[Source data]
━━━━━━━━━━━━━━━━━━━━━━━━━━━━━━

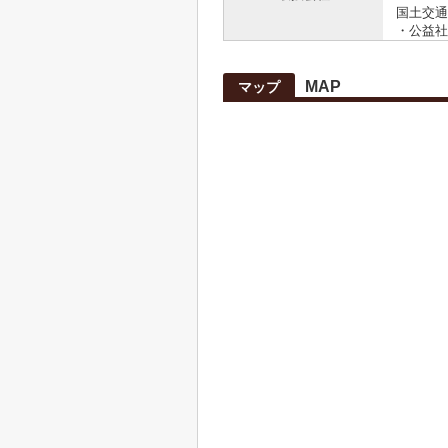
国土交通大
・公益社
MAP
マップ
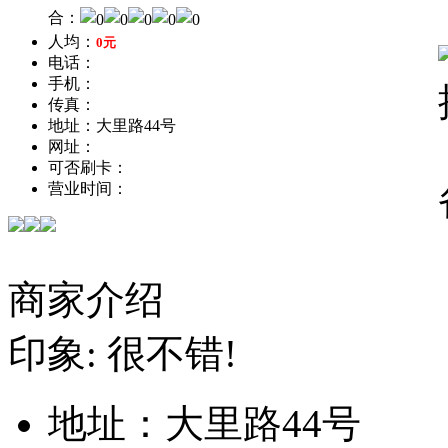
合：
人均：
0元
电话：
手机：
传真：
地址：大里路44号
网址：
可否刷卡：
营业时间：
商家介绍
印象: 很不错!
地址：
大里路44号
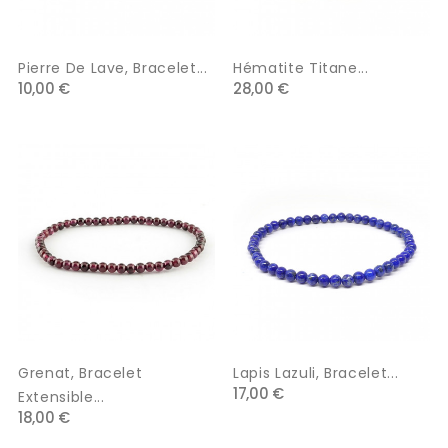
Pierre De Lave, Bracelet...
Hématite Titane...
10,00 €
28,00 €
Grenat, Bracelet
Lapis Lazuli, Bracelet...
17,00 €
Extensible...
18,00 €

━━━━━━━━━━━━━━━━━━━━━━━━━━━━━━

Problem statement - After removing each picture, print the entries above exactly as they were.

Finished task -
国土交通大
・公益社
MAP
マップ
合：
人均：
0元
电话：
手机：
传真：
地址：大里路44号
网址：
可否刷卡：
营业时间：
商家介绍
印象: 很不错!
地址：
大里路44号
Pierre De Lave, Bracelet...
Hématite Titane...
10,00 €
28,00 €
Grenat, Bracelet
Lapis Lazuli, Bracelet...
17,00 €
Extensible...
18,00 €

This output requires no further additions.